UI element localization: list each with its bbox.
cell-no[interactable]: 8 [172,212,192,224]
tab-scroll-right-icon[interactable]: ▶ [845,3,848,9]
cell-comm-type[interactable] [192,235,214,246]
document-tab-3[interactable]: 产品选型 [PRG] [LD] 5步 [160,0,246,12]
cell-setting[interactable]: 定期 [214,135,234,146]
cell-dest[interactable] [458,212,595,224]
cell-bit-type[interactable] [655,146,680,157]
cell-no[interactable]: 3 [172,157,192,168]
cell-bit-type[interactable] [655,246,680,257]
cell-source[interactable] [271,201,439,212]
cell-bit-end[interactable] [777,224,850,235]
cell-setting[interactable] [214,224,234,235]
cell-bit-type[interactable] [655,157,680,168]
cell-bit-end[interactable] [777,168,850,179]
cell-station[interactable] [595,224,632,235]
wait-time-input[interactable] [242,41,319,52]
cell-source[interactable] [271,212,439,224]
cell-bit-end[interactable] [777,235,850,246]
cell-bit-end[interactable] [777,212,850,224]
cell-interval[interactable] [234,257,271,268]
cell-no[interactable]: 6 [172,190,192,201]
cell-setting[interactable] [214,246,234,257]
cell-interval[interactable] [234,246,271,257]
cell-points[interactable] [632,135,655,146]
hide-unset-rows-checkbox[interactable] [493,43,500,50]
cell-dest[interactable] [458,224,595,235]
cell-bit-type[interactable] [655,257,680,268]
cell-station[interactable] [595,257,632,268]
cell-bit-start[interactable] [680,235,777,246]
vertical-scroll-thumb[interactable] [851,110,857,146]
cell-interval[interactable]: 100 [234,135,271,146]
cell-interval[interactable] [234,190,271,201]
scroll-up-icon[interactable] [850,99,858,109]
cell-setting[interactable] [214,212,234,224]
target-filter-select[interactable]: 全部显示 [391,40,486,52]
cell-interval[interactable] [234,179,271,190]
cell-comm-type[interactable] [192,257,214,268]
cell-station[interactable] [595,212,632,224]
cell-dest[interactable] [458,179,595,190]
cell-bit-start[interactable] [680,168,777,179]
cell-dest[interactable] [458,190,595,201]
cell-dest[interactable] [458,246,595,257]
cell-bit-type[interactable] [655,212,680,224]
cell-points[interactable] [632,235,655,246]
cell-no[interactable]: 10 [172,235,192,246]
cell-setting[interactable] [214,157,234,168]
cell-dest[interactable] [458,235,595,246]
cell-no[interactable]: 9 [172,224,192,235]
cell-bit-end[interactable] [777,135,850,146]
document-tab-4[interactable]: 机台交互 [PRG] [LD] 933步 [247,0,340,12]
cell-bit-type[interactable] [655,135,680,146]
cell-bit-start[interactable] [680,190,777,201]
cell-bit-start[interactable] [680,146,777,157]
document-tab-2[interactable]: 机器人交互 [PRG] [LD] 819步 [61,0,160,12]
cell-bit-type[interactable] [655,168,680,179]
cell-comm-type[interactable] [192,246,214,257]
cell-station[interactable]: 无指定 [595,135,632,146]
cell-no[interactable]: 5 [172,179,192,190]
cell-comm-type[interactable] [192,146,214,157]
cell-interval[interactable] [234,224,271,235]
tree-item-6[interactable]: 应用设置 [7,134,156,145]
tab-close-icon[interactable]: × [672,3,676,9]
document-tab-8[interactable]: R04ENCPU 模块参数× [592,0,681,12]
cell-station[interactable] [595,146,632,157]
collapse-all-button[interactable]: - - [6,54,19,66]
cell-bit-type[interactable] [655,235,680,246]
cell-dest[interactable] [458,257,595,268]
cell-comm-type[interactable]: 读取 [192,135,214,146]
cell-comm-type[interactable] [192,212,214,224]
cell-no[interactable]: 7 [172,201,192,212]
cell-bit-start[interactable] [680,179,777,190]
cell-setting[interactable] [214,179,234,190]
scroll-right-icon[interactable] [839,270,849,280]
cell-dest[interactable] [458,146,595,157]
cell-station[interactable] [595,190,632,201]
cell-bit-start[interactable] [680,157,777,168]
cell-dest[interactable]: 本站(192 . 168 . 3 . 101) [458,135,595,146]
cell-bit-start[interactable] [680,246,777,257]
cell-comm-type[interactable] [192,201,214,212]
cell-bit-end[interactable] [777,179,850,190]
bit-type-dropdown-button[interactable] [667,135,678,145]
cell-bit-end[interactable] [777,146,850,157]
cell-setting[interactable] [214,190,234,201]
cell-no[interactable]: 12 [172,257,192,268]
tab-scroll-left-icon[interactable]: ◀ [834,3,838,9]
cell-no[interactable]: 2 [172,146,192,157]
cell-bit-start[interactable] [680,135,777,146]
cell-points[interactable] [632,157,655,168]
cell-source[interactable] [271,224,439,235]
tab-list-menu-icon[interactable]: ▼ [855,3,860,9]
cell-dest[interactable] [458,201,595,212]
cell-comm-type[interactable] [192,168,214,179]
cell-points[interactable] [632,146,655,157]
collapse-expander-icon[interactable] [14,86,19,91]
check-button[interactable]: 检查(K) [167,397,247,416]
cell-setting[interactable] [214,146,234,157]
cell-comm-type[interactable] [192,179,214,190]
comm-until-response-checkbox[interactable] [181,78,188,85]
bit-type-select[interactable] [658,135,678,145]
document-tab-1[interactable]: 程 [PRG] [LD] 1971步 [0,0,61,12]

☆ ☆ ☆ ☆ ☆ ☆ ☆

TASK: Return each line among the entries that holds the word "list".

REPLY TO THE TASK:
UI element localization: list each with its bbox.
tab-list-menu-icon[interactable]: ▼ [855,3,860,9]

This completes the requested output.